| Activity |
Pictures stay out of this copy; please retype only the lines from the start of the records through the line with "4690622002764 (683, 1536)".

___ Data shown ___

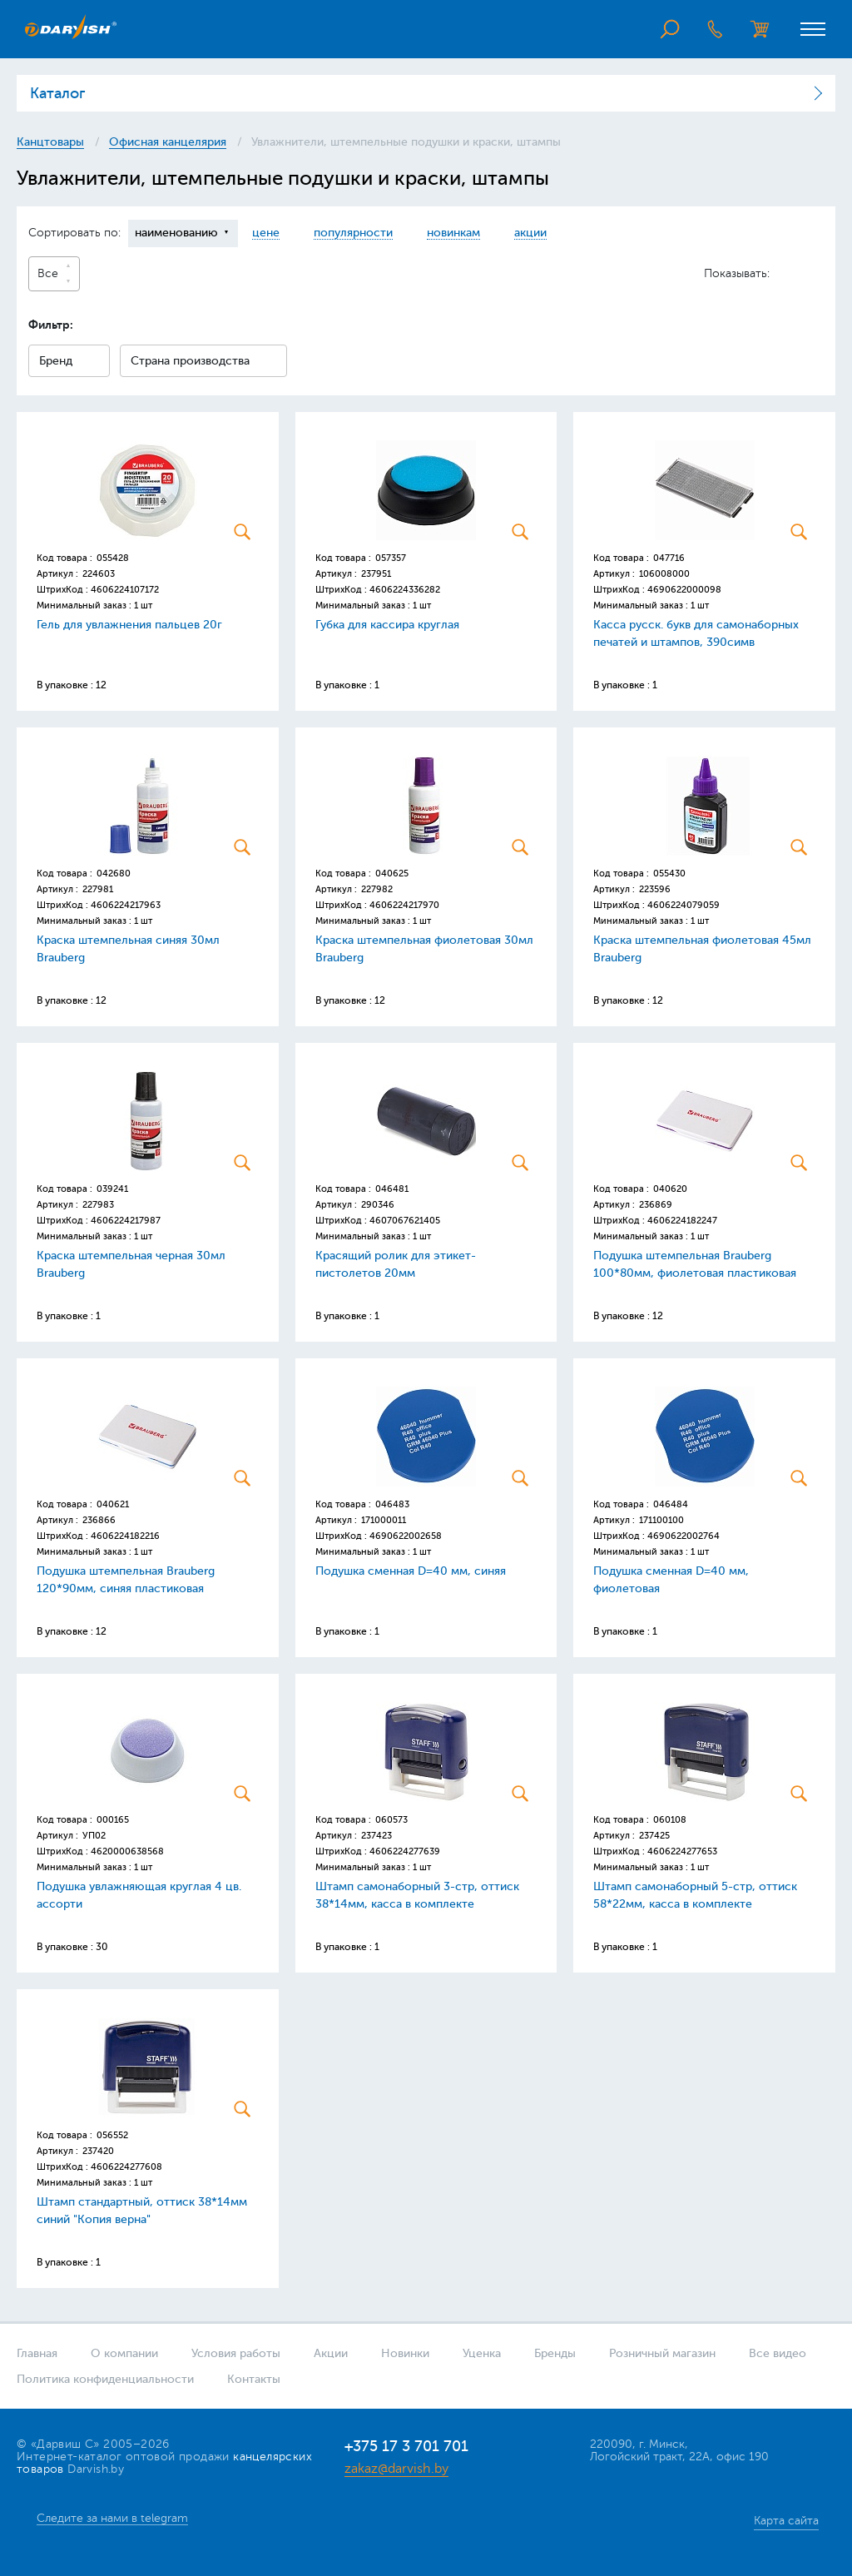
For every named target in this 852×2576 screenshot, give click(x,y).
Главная (37, 2353)
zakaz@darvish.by (396, 2468)
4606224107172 (125, 589)
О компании (124, 2353)
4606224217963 (126, 905)
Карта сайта (786, 2520)
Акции (331, 2353)
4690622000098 (684, 589)
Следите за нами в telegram (112, 2518)
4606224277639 (404, 1851)
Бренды (555, 2353)
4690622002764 (683, 1536)
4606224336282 (404, 589)
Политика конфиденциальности (105, 2379)
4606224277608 (126, 2167)
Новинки (405, 2353)
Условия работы (235, 2353)
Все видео (777, 2353)
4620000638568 (127, 1851)
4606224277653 (682, 1851)
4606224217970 (404, 905)
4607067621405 (404, 1220)
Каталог (57, 93)
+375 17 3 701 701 (406, 2446)
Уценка (482, 2353)
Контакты (253, 2379)
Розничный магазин (662, 2353)
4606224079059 (683, 905)
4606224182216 (125, 1536)
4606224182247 (682, 1220)
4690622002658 (405, 1536)
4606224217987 (126, 1220)
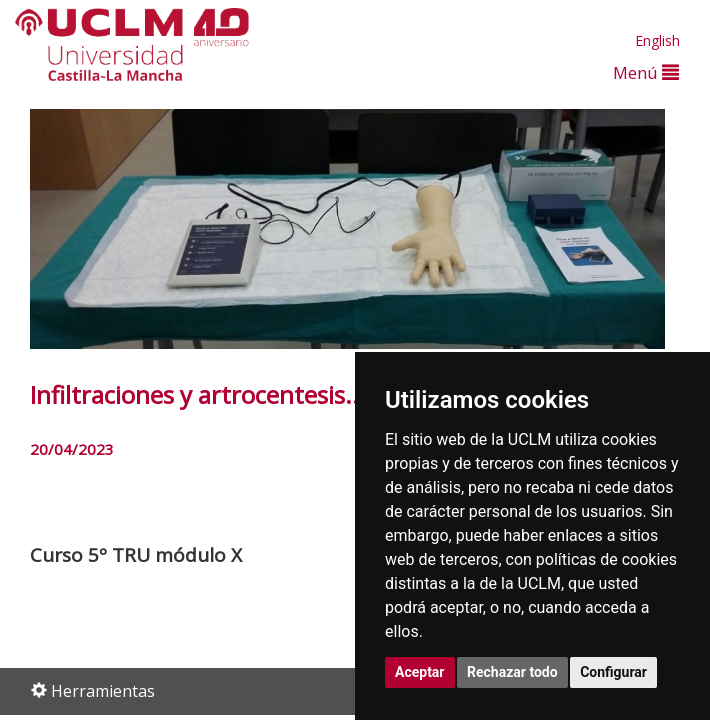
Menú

___

| Output of the exercise |
For every named target in this 852×2576 screenshot, give click(x,y).
Главная (37, 2353)
zakaz@darvish.by (396, 2468)
4606224107172 (125, 589)
О компании (124, 2353)
4606224217963 (126, 905)
Карта сайта (786, 2520)
Акции (331, 2353)
4690622000098 (684, 589)
Следите за нами в telegram (112, 2518)
4606224277639 (404, 1851)
Бренды (555, 2353)
4690622002764 (683, 1536)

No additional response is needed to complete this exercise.